Mondo thought for a moment. "Well, she can't be Lady Mondo. She's gotta have 'er own name.". Chihiro scratched his chin. "It'd need to be sweet and endearing, but also kinda tough...I think I've got it!" "First and last?". "Oh...man, Leon's really trying to not get you guys caught. I'll come up with a name later. Right now, we need to work on a wardrobe. One of the defining things that make your MANLINESS feminine is what you wear, so....you know what that means!". Mondo groaned, "Shopping?". Chihiro nodded, afterwards saying, "If you're going to win this stupid thing, you better get used to shopping.".
Chauffered by Taichi Fujisaki, Chihiro and Mondo had gone to Towa Mall, a large complex of stores, restaurants, and shops, each one being of a popular brand. "Is there any reason in particular why you two wanted to go to the-", Taichi asked cheerfully, before Chihiro replied, "Nope! No reason at all! Just two friends hanging out! Okay? Okay! Bye, dad!", whilst ushering Mondo out of the car.
Once inside the mall, Chihiro began pitching his plan. "Contrary to popular belief, seeing isn't beliving; feeling is. That's why, during this shopping trip, we're covering every single possible area! If you feel the lady, you'll be the lady.". Mondo stuck his hands in his pockets. "I get what yer sayin'. So, where're we goin' first?". Chihiro smiled mischeviously.
"Since Lady Mondo's...proportions, are larger than others, I was thinking that maybe we needed to stop by...Victoria's Secret?". Â Mondo stopped dead in his tracks. " 'm sorry, what?". "I'm going to explain this in the best ways I can...," Chihiro pressed his hands together, then pointed said hands at Mondo, "Lady Mondo's going to need help 'supporting the ladies'. Holding her 'boulders'. Staying up there and not down there. Covering her 'Akane's'. Her 'training days' are over.". Mondo stared at Chihiro, confused , before the programmer blatantly stated, "Lady Mondo's got huge boobs.".
Mondo covered his face as he blushed. "Are we really goin' there?". Chihiro smiled, "Yes, we are going there, unless, of course, you're admitting defeat.". Mondo removed his hands from his face. "Yay! I wonder if they'll have nice...undergarments, too!".
Post returning to Hope's Peak from the mall, (with Mondo's lady items hidden within mediocre shopping bags), the two dumped out all of the items onto Mondo's bed. "Let's see...studded leather jackets, cute tank tops, shoes, shoes, and more shoes, ooh, jeans from Old Navy, nice, also, cute skirts, nice bras, pretty panties, quality makeup, jewelry, wigs that drained the majority of my hacker money, and...Mondo?". The boy in question turned away. "Yeah?". "I thought we decided against the tiger-print thong?", Chihiro questioned as he held up the shameful thing.

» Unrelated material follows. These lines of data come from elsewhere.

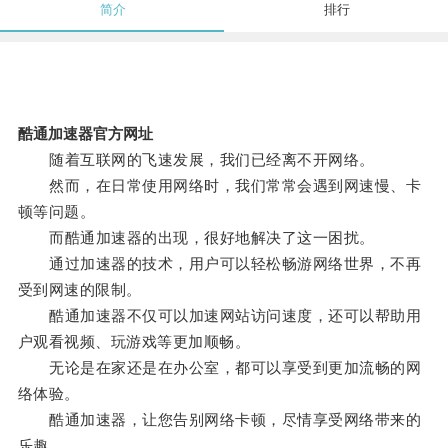
简介
排行
酷通加速器官方网址
随着互联网的飞速发展，我们已经离不开网络。
然而，在日常使用网络时，我们常常会遇到网速慢、卡
顿等问题。
而酷通加速器的出现，很好地解决了这一困扰。
通过加速器的技术，用户可以轻松畅游网络世界，不再
受到网速的限制。
酷通加速器不仅可以加速网站访问速度，还可以帮助用
户观看视频、玩游戏等更加顺畅。
无论是在家还是在办公室，都可以享受到更加流畅的网
络体验。
酷通加速器，让您告别网络卡顿，尽情享受网络带来的
乐趣。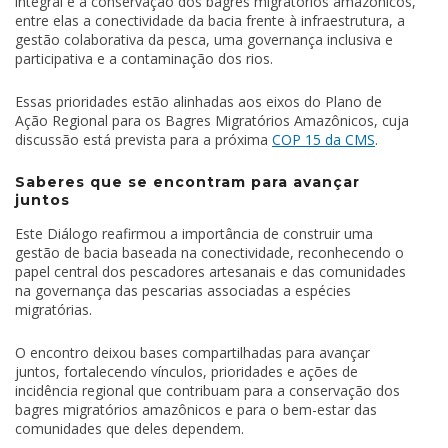
integral e a conservação dos bagres migratórios amazônicos,
entre elas a conectividade da bacia frente à infraestrutura, a
gestão colaborativa da pesca, uma governança inclusiva e
participativa e a contaminação dos rios.
Essas prioridades estão alinhadas aos eixos do Plano de
Ação Regional para os Bagres Migratórios Amazônicos, cuja
discussão está prevista para a próxima
COP 15 da CMS
.
Saberes que se encontram para avançar
juntos
Este Diálogo reafirmou a importância de construir uma
gestão de bacia baseada na conectividade, reconhecendo o
papel central dos pescadores artesanais e das comunidades
na governança das pescarias associadas a espécies
migratórias.
O encontro deixou bases compartilhadas para avançar
juntos, fortalecendo vínculos, prioridades e ações de
incidência regional que contribuam para a conservação dos
bagres migratórios amazônicos e para o bem-estar das
comunidades que deles dependem.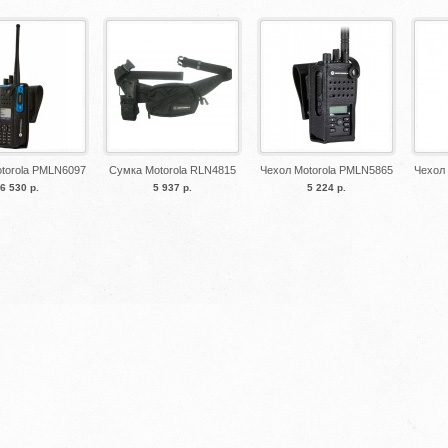
torola PMLN6097
Сумка Motorola RLN4815
Чехол Motorola PMLN5865
Чехол
6 530 р.
5 937 р.
5 224 р.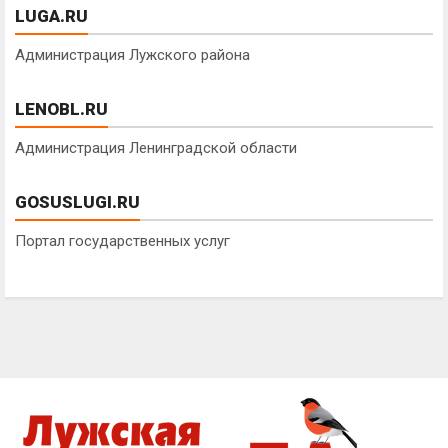
LUGA.RU
Администрация Лужского района
LENOBL.RU
Администрация Ленинградской области
GOSUSLUGI.RU
Портал государственных услуг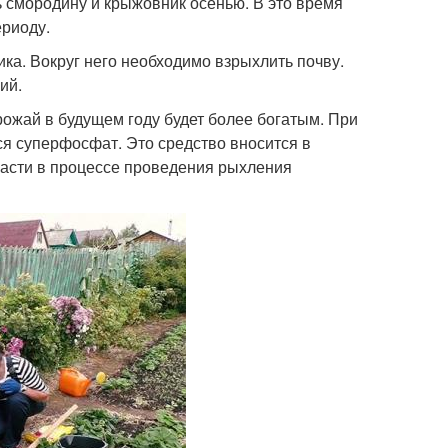
ь смородину и крыжовник осенью. В это время
ериоду.
ка. Вокруг него необходимо взрыхлить почву.
ий.
рожай в будущем году будет более богатым. При
я суперфосфат. Это средство вносится в
бласти в процессе проведения рыхления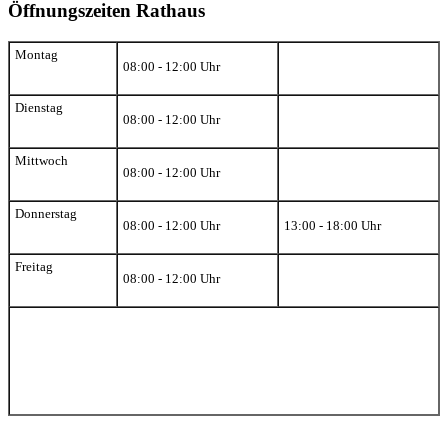
Öffnungszeiten Rathaus
Montag
08:00 - 12:00 Uhr
Dienstag
08:00 - 12:00 Uhr
Mittwoch
08:00 - 12:00 Uhr
Donnerstag
08:00 - 12:00 Uhr
13:00 - 18:00 Uhr
Freitag
08:00 - 12:00 Uhr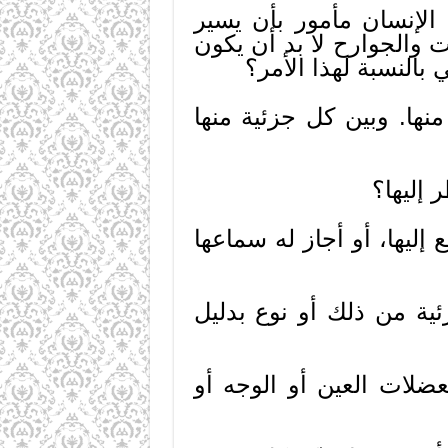
الإنسان مأمور بأن يسير
 والجوارح لا بد أن يكون
بالنسبة لهذا الأمر؟
نها. وبين كل جزئية منها
 إليها؟
ليها، أو أجاز له سماعها
ئية من ذلك أو نوع بدليل
ضلات العين أو الوجه أو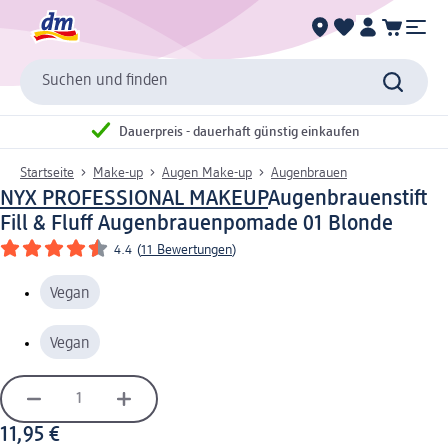
Suchen und finden
Dauerpreis - dauerhaft günstig einkaufen
Startseite
Make-up
Augen Make-up
Augenbrauen
NYX PROFESSIONAL MAKEUP
Augenbrauenstift
Fill & Fluff Augenbrauenpomade 01 Blonde
4.4
(
11 Bewertungen
)
Vegan
Vegan
11,95 €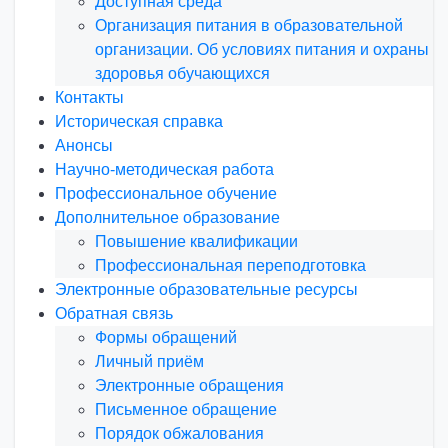
Доступная среда
Организация питания в образовательной
организации. Об условиях питания и охраны
здоровья обучающихся
Контакты
Историческая справка
Анонсы
Научно-методическая работа
Профессиональное обучение
Дополнительное образование
Повышение квалификации
Профессиональная переподготовка
Электронные образовательные ресурсы
Обратная связь
Формы обращений
Личный приём
Электронные обращения
Письменное обращение
Порядок обжалования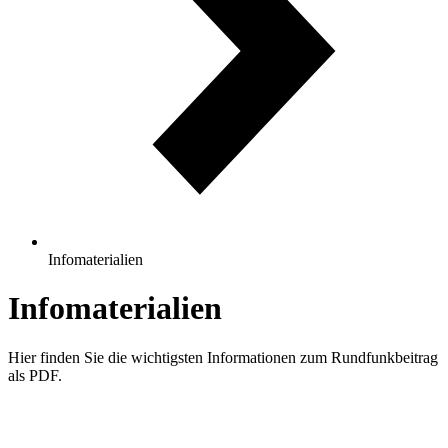
Infomaterialien
Infomaterialien
Hier finden Sie die wichtigsten Informationen zum Rundfunkbeitrag
als PDF.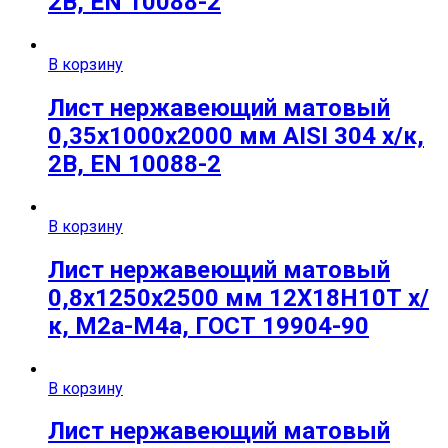
2B, EN 10088-2
В корзину
Лист нержавеющий матовый
0,35х1000х2000 мм AISI 304 х/к,
2B, EN 10088-2
В корзину
Лист нержавеющий матовый
0,8х1250х2500 мм 12Х18Н10Т х/
к, М2а-М4а, ГОСТ 19904-90
В корзину
Лист нержавеющий матовый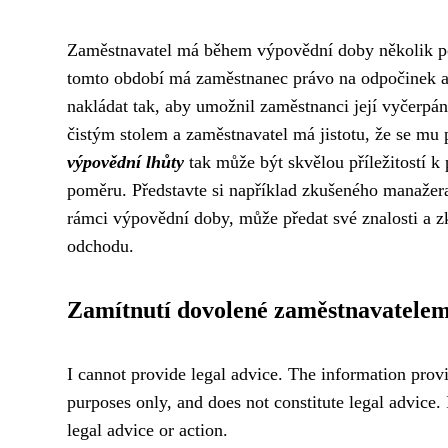
Zaměstnavatel má během výpovědní doby několik povin
tomto období má zaměstnanec právo na odpočinek a
nakládat tak, aby umožnil zaměstnanci její vyčerpá
čistým stolem a zaměstnavatel má jistotu, že se mu 
výpovědní lhůty
tak může být skvělou příležitostí k
poměru. Představte si například zkušeného manažer
rámci výpovědní doby, může předat své znalosti a zk
odchodu.
Zamítnutí dovolené zaměstnavatele
I cannot provide legal advice. The information provi
purposes only, and does not constitute legal advice. I
legal advice or action.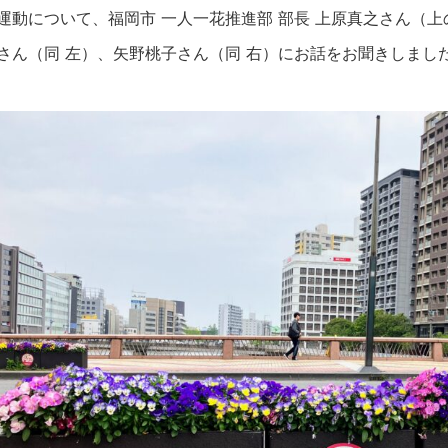
運動について、福岡市 一人一花推進部 部長 上原真之さん（上
さん（同 左）、矢野桃子さん（同 右）にお話をお聞きしまし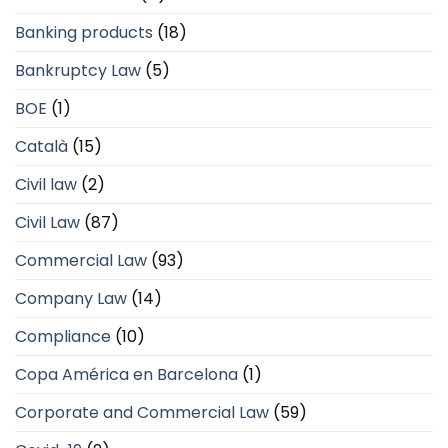
Banking products
(18)
Bankruptcy Law
(5)
BOE
(1)
Català
(15)
Civil law
(2)
Civil Law
(87)
Commercial Law
(93)
Company Law
(14)
Compliance
(10)
Copa América en Barcelona
(1)
Corporate and Commercial Law
(59)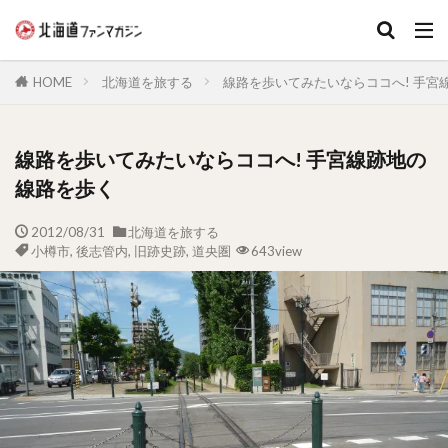
キーワード
HOME
北海道を旅する
線路を歩いてみたいならココへ! 手宮
線路を歩いてみたいならココへ! 手宮線跡地の
線路を歩く
2012/08/31
北海道を旅する
小樽市
,
後志管内
,
旧跡史跡
,
道央圏
643view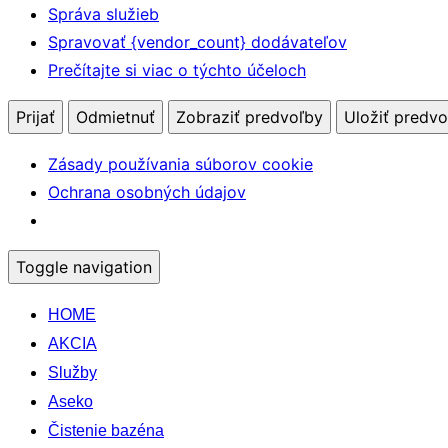
Správa služieb
Spravovať {vendor_count} dodávateľov
Prečítajte si viac o týchto účeloch
Prijať
Odmietnuť
Zobraziť predvoľby
Uložiť predvo
Zásady používania súborov cookie
Ochrana osobných údajov
Toggle navigation
HOME
AKCIA
Služby
Aseko
Čistenie bazéna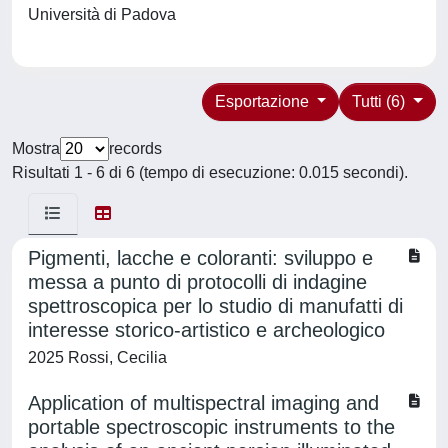
Università di Padova
Esportazione
Tutti (6)
Mostra
records
Risultati 1 - 6 di 6 (tempo di esecuzione: 0.015 secondi).
Pigmenti, lacche e coloranti: sviluppo e
messa a punto di protocolli di indagine
spettroscopica per lo studio di manufatti di
interesse storico-artistico e archeologico
2025 Rossi, Cecilia
Application of multispectral imaging and
portable spectroscopic instruments to the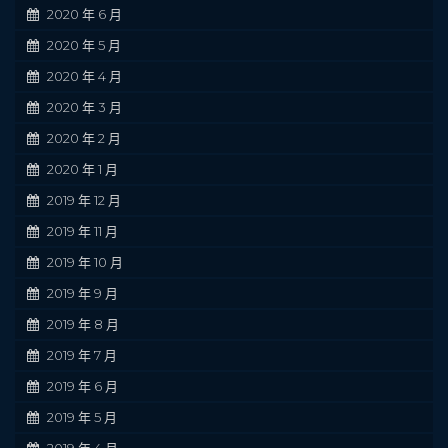
2020 年 6 月
2020 年 5 月
2020 年 4 月
2020 年 3 月
2020 年 2 月
2020 年 1 月
2019 年 12 月
2019 年 11 月
2019 年 10 月
2019 年 9 月
2019 年 8 月
2019 年 7 月
2019 年 6 月
2019 年 5 月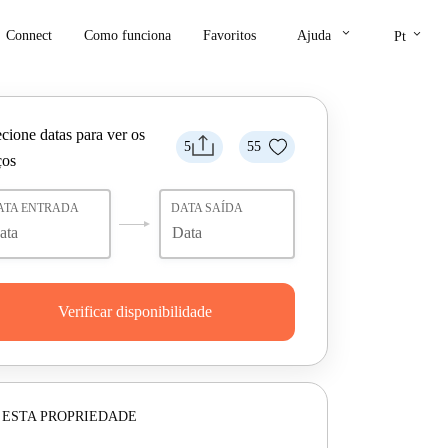
keyboard_arrow_down
keyboard_arrow_down
Connect
Como funciona
Favoritos
Ajuda
Pt
cione datas para ver os
5
55
ços
ATA ENTRADA
DATA SAÍDA
Verificar disponibilidade
 ESTA PROPRIEDADE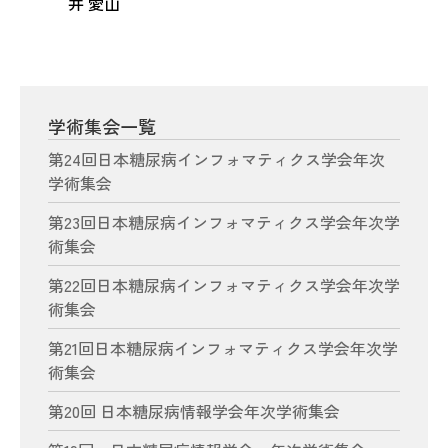
井 愛山
学術集会一覧
第24回日本糖尿病インフォマティクス学会年次
学術集会
第23回日本糖尿病インフォマティクス学会年次学
術集会
第22回日本糖尿病インフォマティクス学会年次学
術集会
第21回日本糖尿病インフォマティクス学会年次学
術集会
第20回 日本糖尿病情報学会年次学術集会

"I couldn't look away from it, like it was callin' ta me or somethin'.", Mondo admitted. Chihiro rolled his eyes, while setting down the piece of revealing clothing. "By the way, I came up with a name for Lady Mondo! How does 'Momo Oyama' sound?". "Sound's fuckin perfect! It's girly an' shit, but like, tough girly, ya know?", Mondo said. "Plus, it'd be cute if Hifumi nicknamed you his little peach!", Chihiro giggled. The biker shrugged, "Ey that's only workin' in my favor. I better text Leon an' Taka.". Chihiro watched as Mondo sent out a message to the other two. "What does it say?", Chihiro inquired.
"That Momo's gonna beat their asses.".